After the State House of Representatives passed a resolution Monday, the legislative outcry against Sex Week became official.

The condemned now walk UT's campus.

Rep. Richard Floyd, R-Chattanooga, sponsored House Joint Resolution 661, a bill that condemns Sex Week's organizers. After unanimous approval in the House Education Committee and despite the UT administration's attempts to discuss the bill in the Senate Education Committee, the House passed the resolution by a vote of 69-17.

Originally, the language of the bill condemned administrators, but an amendment in the House Education Committee changed that wording to read "organizers."

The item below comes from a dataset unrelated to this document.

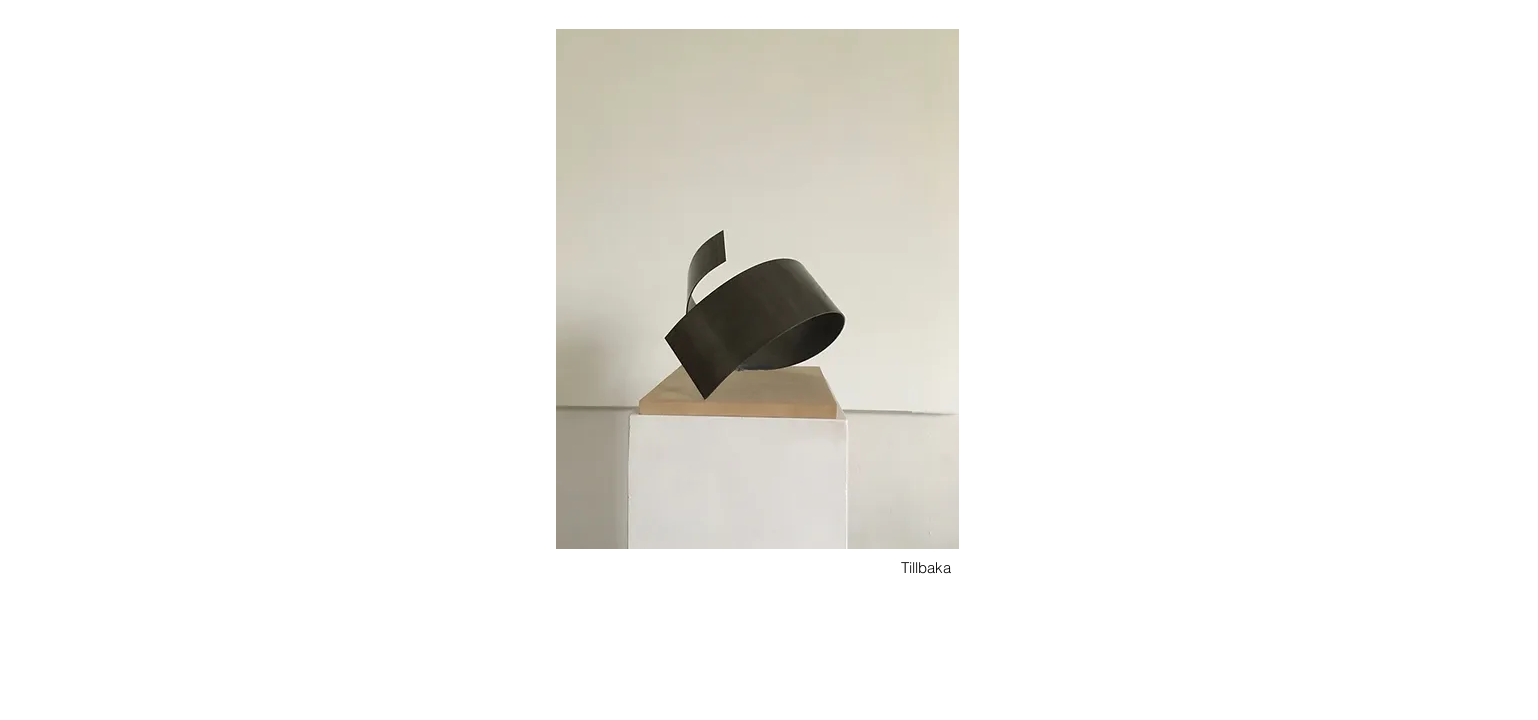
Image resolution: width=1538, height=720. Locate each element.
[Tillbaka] (926, 567)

In a phone interview Monday afternoon, Floyd admitted that the nonbinding resolution might not have direct ramifications. When asked if the condemned students would be eternally barred from participating in the Tennessee legislature, he said he did not know if it would have that effect.

"I just want to send a message," he said.

The message, however, did not seem to faze Sex Week's co-founders, Briana Rader and Jacob Clark, both seniors in College Scholars.

"Our attention has been focused elsewhere," Rader said late Monday night.

The language of the resolution does not specify the scope of its condemnation; Sex Week has 16 members on its executive board, and conceivably, all are now condemned. The volunteers and supporters of Sex Week could also be included.

Floyd said that former professors have called his office to thank him for the resolution – which has no legal power and will not obstruct the event itself – and added that he had received "10 times" more support than criticism.

He went on to say that Sex Week's programming was perverse and representative of a political agenda, but did not indicate which particular events earned his "outrage." The language of the bill, however, specifically mentions the aphrodisiac cooking class, drag show and condom scavenger hunt as justification of the condemnation.

Floyd did not comment on the more conservative events, including the religion and sexuality panel, abstinence discussion or art show, pointing instead to a letter he received from a current UT senior thanking him for his support.

He also recommended simply holding the event off-campus, repeatedly saying that Sex Week was dragging UT's name "through the mud."